International humanitarian law-also known as the laws of war-is the set of rules governing the conduct of parties to international and internal armed conflicts. Because the current conflict in Afghanistan is not between two governments, but between a government and opposition armed groups, it is considered an internal armed conflict (the participation of foreign forces on behalf of the Afghan government means that it is an "internationalized" internal armed conflict.) Applicable law can be found in article 3 common to the four Geneva Conventions of 1949 and customary international humanitarian law. Afghanistan is not a party to the Protocol Additional of 1977 to the 1949 Geneva Conventions Relating to the Protection of Victims of Non-International Armed Conflicts (Protocol II), but most of its provisions are considered reflective of customary international law.
International humanitarian law is binding on states and non-state belligerents, such as the Taliban and the Hezbe-e Islami.

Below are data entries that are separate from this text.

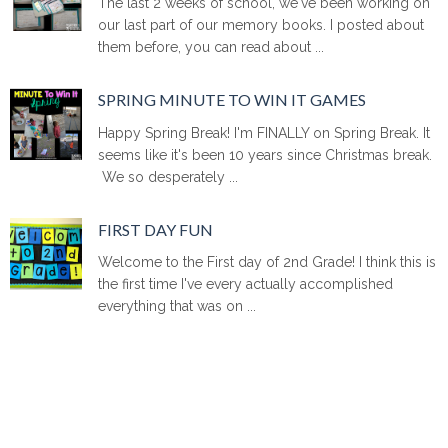
The last 2 weeks of school, we've been working on
our last part of our memory books. I posted about
them before, you can read about ...
SPRING MINUTE TO WIN IT GAMES
Happy Spring Break! I'm FINALLY on Spring Break. It
seems like it's been 10 years since Christmas break.
We so desperately ...
FIRST DAY FUN
Welcome to the First day of 2nd Grade! I think this is
the first time I've every actually accomplished
everything that was on ...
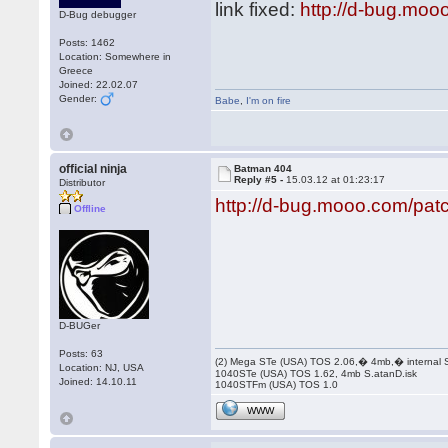
link fixed:
http://d-bug.moo
D-Bug debugger
Posts: 1462
Location: Somewhere in
Greece
Joined: 22.02.07
Gender:
Babe
,
I'm on fire
official ninja
Batman 404
Reply #5 -
15.03.12 at 01:23:17
Distributor
http://d-bug.mooo.com/pa
Offline
D-BUGer
Posts: 63
(2) Mega STe (USA) TOS 2.06,� 4mb,� internal
Location: NJ, USA
1040STe (USA) TOS 1.62, 4mb S.atanD.isk
Joined: 14.10.11
1040STFm (USA) TOS 1.0
WWW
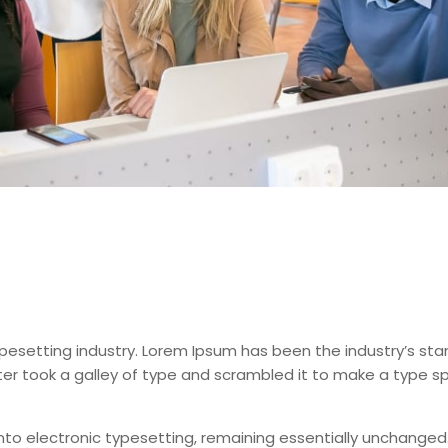
pesetting industry. Lorem Ipsum has been the industry’s st
er took a galley of type and scrambled it to make a type 
 into electronic typesetting, remaining essentially unchanged.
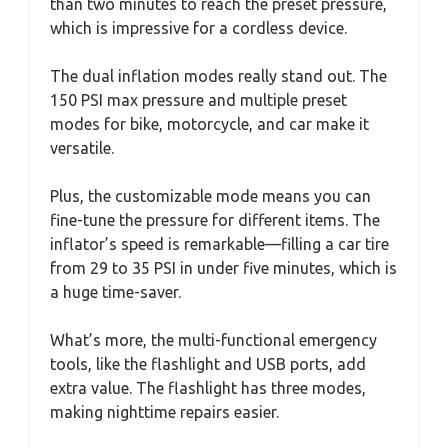
than two minutes to reach the preset pressure,
which is impressive for a cordless device.
The dual inflation modes really stand out. The
150 PSI max pressure and multiple preset
modes for bike, motorcycle, and car make it
versatile.
Plus, the customizable mode means you can
fine-tune the pressure for different items. The
inflator’s speed is remarkable—filling a car tire
from 29 to 35 PSI in under five minutes, which is
a huge time-saver.
What’s more, the multi-functional emergency
tools, like the flashlight and USB ports, add
extra value. The flashlight has three modes,
making nighttime repairs easier.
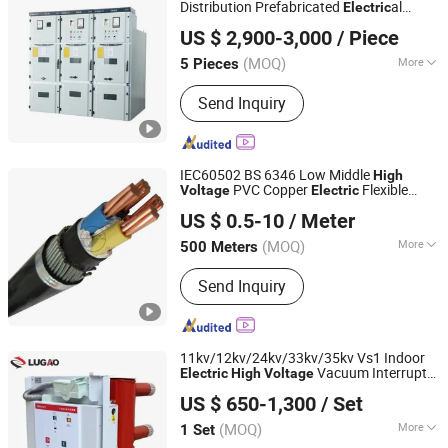
Tower, Steel Tubular Tower
Distribution Prefabricated
al
Electric
Shanghai Zikai Electric Co., Ltd.
Compact Substation ATS Switchgear
US $ 2,900-3,000
/ Piece
Electric
(MOQ)
More
5 Pieces
Zhejiang, China
Since 2025
Shell Material :
Stainless Steel
Send Inquiry
IEC60502 BS 6346 Low Middle
High
PVC Copper
Flexible
Voltage
Electric
Henan Jinshui Cable Group Co., Ltd.
Rubber XLPE Insulated Power
al
Electric
US $ 0.5-10
/ Meter
Cable
Wire Cable
Electric
(MOQ)
More
500 Meters
Henan, China
Since 2007
Main Products:
Wire & Cable
Send Inquiry
11kv/12kv/24kv/33kv/35kv Vs1 Indoor
Vacuum Interrupter
Electric
High
Voltage
Lugao Power Co., Ltd.
Circuit Breaker
US $ 650-1,300
/ Set
(MOQ)
More
1 Set
Zhejiang, China
Since 2025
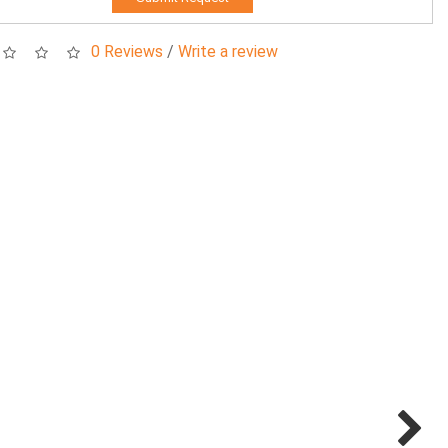
0 Reviews
/
Write a review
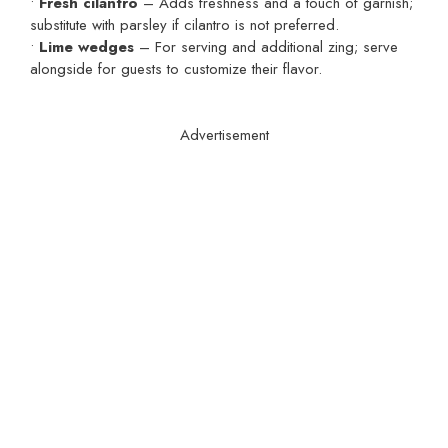
•
Fresh cilantro
– Adds freshness and a touch of garnish;
substitute with parsley if cilantro is not preferred.
•
Lime wedges
– For serving and additional zing; serve
alongside for guests to customize their flavor.
Advertisement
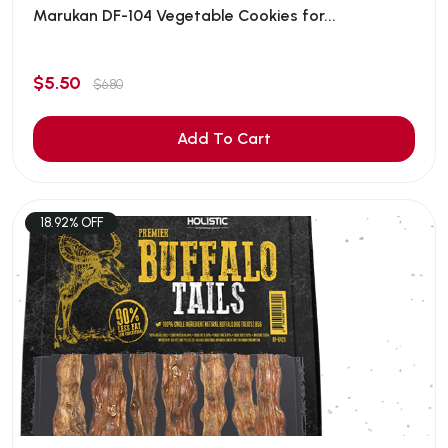
Marukan DF-104 Vegetable Cookies for...
$5.50
$6.80
Add To Cart
18.92% OFF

International humanitarian law requires parties to an armed conflict to respect civilians and other persons no longer taking part in hostilities. The law forbids at all times attacks directed at civilians or civilian objects: operations may only be directed against military objectives. Schools are protected as civilian objects, unless being used by the enemy's armed forces. Students, teachers, and school administrators fall under the protection granted to civilians as long as they are not taking a direct part in hostilities.
International humanitarian law also forbids acts or threats of violence the primary purpose of which is to spread terror among the civilian population. Thus the threat of attacks, such as those made through night letters, with the intent of keeping students and teachers away from school out of fear of violence, also violates the protection provided civilians.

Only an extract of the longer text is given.